On 4/5/10 Apr 5 -6:38 AM, Jean-Claude Beaudoin wrote:
My very first attempt at using ASDF version 1.661 on my system ended-up in the debugger on a file-error signaled by function truename.
The offending call came from function asdf::component-parent-pathname that contains a call to truename unwrapped in any condition handler although truename is required to signal errors. This seems to be the only such instance in asdf.lisp, all the other truename calls being wrapped inside a ignore-errors.
I fixed the situation by modifying asdf::component-parent-pathname this way:
(defun component-parent-pathname (component) (aif (component-parent component) (component-pathname it) (or (ignore-errors (truename *default-pathname-defaults*)) *default-pathname-defaults*)))
Can you explain why ignore-errors is correct here? Seems like that OR there is just hoping that something good will happen even if TRUENAME raises an error. Why is it better to quash an error and hope, instead of bringing the error to the user's attention?

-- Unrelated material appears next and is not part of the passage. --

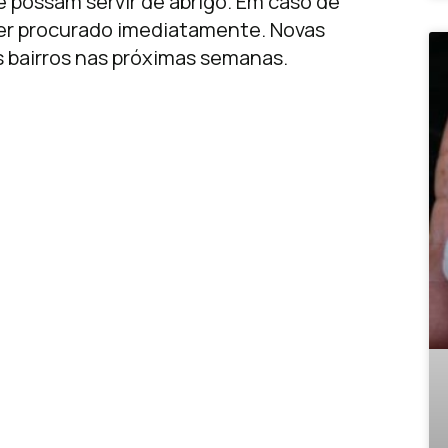
e possam servir de abrigo. Em caso de
er procurado imediatamente. Novas
s bairros nas próximas semanas.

I'm willing to believe that there IS a reason, but will you please explain what it is? For example, what was the case you encountered, and why would it have been better to return *default-pathname-defaults* instead of raising an error? What were the *default-pathname-defaults* in this case?
My philosophy is more "signal errors strictly and as early as possible" than "protect your users from errors in cases of bad data."